──────── GIVEN ENTRIES

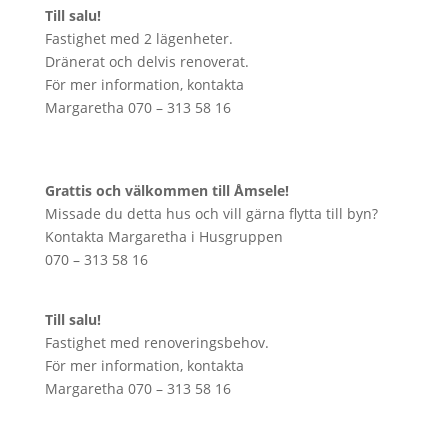
Till salu!
Fastighet med 2 lägenheter.
Dränerat och delvis renoverat.
För mer information, kontakta
Margaretha 070 – 313 58 16
Grattis och välkommen till Åmsele!
Missade du detta hus och vill gärna flytta till byn?
Kontakta Margaretha i Husgruppen
070 – 313 58 16
Till salu!
Fastighet med renoveringsbehov.
För mer information, kontakta
Margaretha 070 – 313 58 16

────────────────

◆ GOAL OF THE EXERCISE
State how many lines of the records hold the string "Fastighet", and nothing else.

◆ ANSWER AREA
2